» What you have to do
Below is a set of records. Repeat them verbatim without the pictures.

» Task material
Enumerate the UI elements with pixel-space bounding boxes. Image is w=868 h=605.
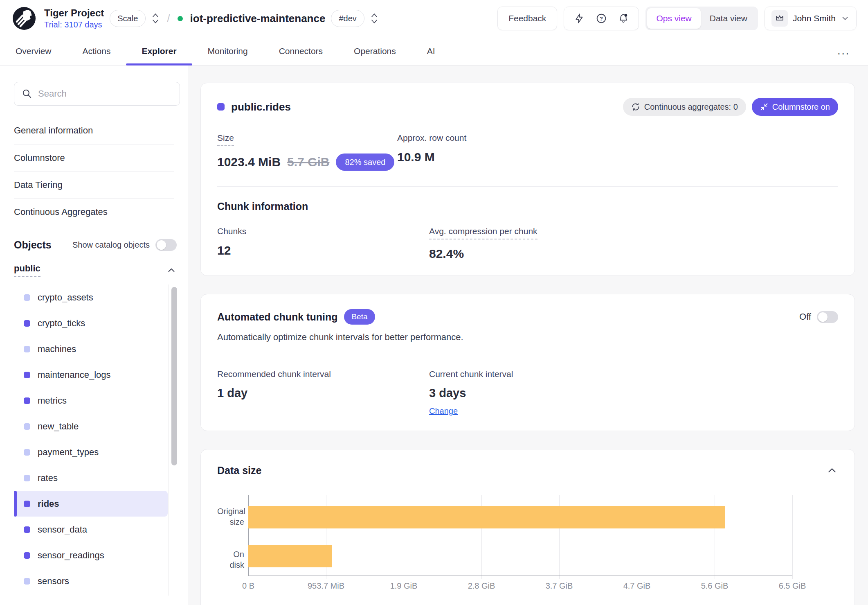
tuning-toggle[interactable]	[817, 311, 838, 323]
continuous-aggregates-label: Continuous aggregates: 0	[644, 102, 738, 112]
ops-view-button[interactable]: Ops view	[647, 8, 700, 29]
avatar	[771, 10, 788, 27]
data-size-chart: Original sizeOn disk	[217, 495, 838, 576]
table-item-label: rates	[38, 473, 58, 483]
data-size-heading: Data size	[217, 465, 261, 476]
hypertable-icon	[24, 526, 30, 533]
columnstore-label: Columnstore on	[772, 102, 830, 112]
tab-ai[interactable]: AI	[412, 37, 451, 65]
x-axis	[248, 576, 792, 576]
table-item-payment_types[interactable]: payment_types	[14, 439, 168, 465]
utility-icon-group: ?	[564, 7, 639, 30]
continuous-aggregates-badge[interactable]: Continuous aggregates: 0	[623, 98, 746, 116]
tab-operations[interactable]: Operations	[338, 37, 412, 65]
table-item-label: payment_types	[38, 447, 99, 458]
table-icon	[24, 346, 30, 352]
current-interval-label: Current chunk interval	[429, 369, 838, 379]
divider	[217, 186, 838, 187]
hypertable-icon	[24, 372, 30, 378]
table-item-label: sensor_readings	[38, 550, 104, 561]
table-item-label: crypto_assets	[38, 292, 93, 303]
schema-row[interactable]: public	[14, 263, 177, 277]
x-tick-label: 1.9 GiB	[390, 581, 418, 591]
trial-status[interactable]: Trial: 3107 days	[44, 20, 104, 29]
tab-monitoring[interactable]: Monitoring	[192, 37, 263, 65]
service-switcher-icon[interactable]	[370, 12, 378, 25]
service-status-dot	[178, 16, 183, 21]
tabs-holder: OverviewActionsExplorerMonitoringConnect…	[0, 37, 451, 65]
compress-icon	[760, 103, 768, 111]
search-box	[14, 82, 180, 106]
feedback-button[interactable]: Feedback	[497, 7, 557, 30]
help-icon[interactable]: ?	[596, 13, 607, 24]
nav-overflow-button[interactable]: ...	[833, 37, 854, 65]
table-item-rides[interactable]: rides	[14, 491, 168, 517]
table-item-maintenance_logs[interactable]: maintenance_logs	[14, 362, 168, 388]
chunks-value: 12	[217, 244, 429, 257]
hypertable-icon	[24, 552, 30, 559]
table-icon	[24, 578, 30, 585]
table-item-label: rides	[38, 499, 59, 509]
sidebar-item-continuous-aggregates[interactable]: Continuous Aggregates	[14, 198, 174, 225]
table-item-label: crypto_ticks	[38, 318, 85, 329]
chunk-info-heading: Chunk information	[217, 201, 838, 212]
catalog-toggle-label: Show catalog objects	[72, 240, 150, 250]
x-tick-label: 4.7 GiB	[623, 581, 651, 591]
object-list: crypto_assetscrypto_ticksmachinesmainten…	[14, 284, 188, 596]
sidebar-item-general-information[interactable]: General information	[14, 117, 174, 144]
table-item-metrics[interactable]: metrics	[14, 388, 168, 413]
recommended-interval-value: 1 day	[217, 386, 429, 400]
tab-overview[interactable]: Overview	[0, 37, 67, 65]
scrollbar-track	[168, 284, 169, 596]
table-item-rates[interactable]: rates	[14, 465, 168, 491]
tab-explorer[interactable]: Explorer	[126, 37, 192, 65]
columnstore-badge[interactable]: Columnstore on	[752, 98, 838, 116]
project-name: Tiger Project	[44, 7, 104, 19]
scrollbar-thumb[interactable]	[171, 287, 177, 465]
change-interval-link[interactable]: Change	[429, 406, 458, 415]
project-switcher-icon[interactable]	[151, 12, 160, 25]
schema-name[interactable]: public	[14, 263, 40, 277]
table-item-sensor_readings[interactable]: sensor_readings	[14, 542, 168, 568]
user-menu[interactable]: John Smith	[765, 7, 857, 30]
data-size-card: Data size Original sizeOn disk 0 B953.7 …	[200, 449, 855, 605]
chevron-up-icon[interactable]	[166, 265, 177, 275]
data-view-button[interactable]: Data view	[701, 8, 756, 29]
service-name: iot-predictive-maintenance	[190, 12, 326, 25]
lightning-icon[interactable]	[574, 13, 585, 24]
table-icon	[24, 449, 30, 456]
env-badge: #dev	[331, 10, 364, 27]
table-item-crypto_ticks[interactable]: crypto_ticks	[14, 310, 168, 336]
table-item-sensors[interactable]: sensors	[14, 568, 168, 594]
saved-badge: 82% saved	[336, 154, 394, 171]
tab-connectors[interactable]: Connectors	[263, 37, 338, 65]
beta-badge: Beta	[344, 309, 375, 325]
sidebar-item-columnstore[interactable]: Columnstore	[14, 144, 174, 171]
service-nav-tabs: OverviewActionsExplorerMonitoringConnect…	[0, 37, 868, 65]
explorer-sidebar: General informationColumnstoreData Tieri…	[0, 65, 188, 605]
x-tick-label: 5.6 GiB	[701, 581, 729, 591]
table-item-machines[interactable]: machines	[14, 336, 168, 362]
chevron-down-icon	[841, 14, 850, 23]
tiger-logo-icon	[12, 7, 36, 30]
table-item-crypto_assets[interactable]: crypto_assets	[14, 284, 168, 310]
collapse-chevron-up-icon[interactable]	[826, 464, 838, 476]
sidebar-item-data-tiering[interactable]: Data Tiering	[14, 171, 174, 198]
notifications-bell-icon[interactable]	[618, 13, 629, 24]
bar-original-size	[248, 506, 725, 528]
table-icon	[24, 475, 30, 481]
tuning-toggle-label: Off	[799, 312, 811, 322]
refresh-icon	[631, 102, 640, 111]
table-item-label: maintenance_logs	[38, 370, 111, 380]
catalog-toggle[interactable]	[155, 239, 177, 251]
search-input[interactable]	[38, 88, 161, 99]
table-item-sensor_data[interactable]: sensor_data	[14, 517, 168, 542]
breadcrumb-separator: /	[167, 12, 170, 25]
avg-compression-value: 82.4%	[429, 247, 838, 261]
table-item-new_table[interactable]: new_table	[14, 413, 168, 439]
recommended-interval-label: Recommended chunk interval	[217, 369, 429, 379]
chart-plot-area	[248, 495, 792, 576]
tab-actions[interactable]: Actions	[67, 37, 126, 65]
bar-on-disk	[248, 545, 332, 567]
size-original: 5.7 GiB	[287, 155, 329, 169]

» Solved exercise
Enumerate the UI elements with pixel-space bounding boxes. Image is w=868 h=605.
tuning-toggle[interactable]	[817, 311, 838, 323]
continuous-aggregates-label: Continuous aggregates: 0	[644, 102, 738, 112]
ops-view-button[interactable]: Ops view	[647, 8, 700, 29]
avatar	[771, 10, 788, 27]
data-size-chart: Original sizeOn disk	[217, 495, 838, 576]
table-item-label: rates	[38, 473, 58, 483]
data-size-heading: Data size	[217, 465, 261, 476]
hypertable-icon	[24, 526, 30, 533]
columnstore-label: Columnstore on	[772, 102, 830, 112]
tab-ai[interactable]: AI	[412, 37, 451, 65]
x-axis	[248, 576, 792, 576]
table-item-payment_types[interactable]: payment_types	[14, 439, 168, 465]
utility-icon-group: ?	[564, 7, 639, 30]
continuous-aggregates-badge[interactable]: Continuous aggregates: 0	[623, 98, 746, 116]
tab-operations[interactable]: Operations	[338, 37, 412, 65]
table-item-label: payment_types	[38, 447, 99, 458]
table-icon	[24, 346, 30, 352]
current-interval-label: Current chunk interval	[429, 369, 838, 379]
divider	[217, 186, 838, 187]
hypertable-icon	[24, 372, 30, 378]
table-item-label: sensor_readings	[38, 550, 104, 561]
table-item-label: crypto_assets	[38, 292, 93, 303]
schema-row[interactable]: public	[14, 263, 177, 277]
x-tick-label: 1.9 GiB	[390, 581, 418, 591]
trial-status[interactable]: Trial: 3107 days	[44, 20, 104, 29]
tab-monitoring[interactable]: Monitoring	[192, 37, 263, 65]
service-switcher-icon[interactable]	[370, 12, 378, 25]
service-status-dot	[178, 16, 183, 21]
tabs-holder: OverviewActionsExplorerMonitoringConnect…	[0, 37, 451, 65]
compress-icon	[760, 103, 768, 111]
search-box	[14, 82, 180, 106]
feedback-button[interactable]: Feedback	[497, 7, 557, 30]
help-icon[interactable]: ?	[596, 13, 607, 24]
nav-overflow-button[interactable]: ...	[833, 37, 854, 65]
table-item-rides[interactable]: rides	[14, 491, 168, 517]
table-item-maintenance_logs[interactable]: maintenance_logs	[14, 362, 168, 388]
chunks-value: 12	[217, 244, 429, 257]
hypertable-icon	[24, 552, 30, 559]
table-icon	[24, 578, 30, 585]
table-item-label: rides	[38, 499, 59, 509]
sidebar-item-continuous-aggregates[interactable]: Continuous Aggregates	[14, 198, 174, 225]
table-item-label: crypto_ticks	[38, 318, 85, 329]
chunk-info-heading: Chunk information	[217, 201, 838, 212]
catalog-toggle-label: Show catalog objects	[72, 240, 150, 250]
x-tick-label: 4.7 GiB	[623, 581, 651, 591]
object-list: crypto_assetscrypto_ticksmachinesmainten…	[14, 284, 188, 596]
sidebar-item-general-information[interactable]: General information	[14, 117, 174, 144]
table-item-metrics[interactable]: metrics	[14, 388, 168, 413]
recommended-interval-value: 1 day	[217, 386, 429, 400]
tab-overview[interactable]: Overview	[0, 37, 67, 65]
scrollbar-track	[168, 284, 169, 596]
table-item-rates[interactable]: rates	[14, 465, 168, 491]
tab-explorer[interactable]: Explorer	[126, 37, 192, 65]
columnstore-badge[interactable]: Columnstore on	[752, 98, 838, 116]
project-name: Tiger Project	[44, 7, 104, 19]
scrollbar-thumb[interactable]	[171, 287, 177, 465]
change-interval-link[interactable]: Change	[429, 406, 458, 415]
project-switcher-icon[interactable]	[151, 12, 160, 25]
schema-name[interactable]: public	[14, 263, 40, 277]
table-item-sensor_readings[interactable]: sensor_readings	[14, 542, 168, 568]
user-menu[interactable]: John Smith	[765, 7, 857, 30]
data-size-card: Data size Original sizeOn disk 0 B953.7 …	[200, 449, 855, 605]
chevron-up-icon[interactable]	[166, 265, 177, 275]
data-view-button[interactable]: Data view	[701, 8, 756, 29]
service-name: iot-predictive-maintenance	[190, 12, 326, 25]
lightning-icon[interactable]	[574, 13, 585, 24]
table-icon	[24, 449, 30, 456]
env-badge: #dev	[331, 10, 364, 27]
table-item-crypto_ticks[interactable]: crypto_ticks	[14, 310, 168, 336]
table-item-sensors[interactable]: sensors	[14, 568, 168, 594]
saved-badge: 82% saved	[336, 154, 394, 171]
tab-connectors[interactable]: Connectors	[263, 37, 338, 65]
beta-badge: Beta	[344, 309, 375, 325]
sidebar-item-columnstore[interactable]: Columnstore	[14, 144, 174, 171]
service-nav-tabs: OverviewActionsExplorerMonitoringConnect…	[0, 37, 868, 65]
explorer-sidebar: General informationColumnstoreData Tieri…	[0, 65, 188, 605]
x-tick-label: 5.6 GiB	[701, 581, 729, 591]
table-item-machines[interactable]: machines	[14, 336, 168, 362]
chevron-down-icon	[841, 14, 850, 23]
tiger-logo-icon	[12, 7, 36, 30]
table-item-crypto_assets[interactable]: crypto_assets	[14, 284, 168, 310]
collapse-chevron-up-icon[interactable]	[826, 464, 838, 476]
sidebar-item-data-tiering[interactable]: Data Tiering	[14, 171, 174, 198]
notifications-bell-icon[interactable]	[618, 13, 629, 24]
bar-original-size	[248, 506, 725, 528]
table-icon	[24, 475, 30, 481]
tuning-toggle-label: Off	[799, 312, 811, 322]
refresh-icon	[631, 102, 640, 111]
table-item-label: maintenance_logs	[38, 370, 111, 380]
catalog-toggle[interactable]	[155, 239, 177, 251]
search-input[interactable]	[38, 88, 161, 99]
table-item-sensor_data[interactable]: sensor_data	[14, 517, 168, 542]
breadcrumb-separator: /	[167, 12, 170, 25]
avg-compression-value: 82.4%	[429, 247, 838, 261]
table-item-new_table[interactable]: new_table	[14, 413, 168, 439]
recommended-interval-label: Recommended chunk interval	[217, 369, 429, 379]
chart-plot-area	[248, 495, 792, 576]
tab-actions[interactable]: Actions	[67, 37, 126, 65]
bar-on-disk	[248, 545, 332, 567]
size-original: 5.7 GiB	[287, 155, 329, 169]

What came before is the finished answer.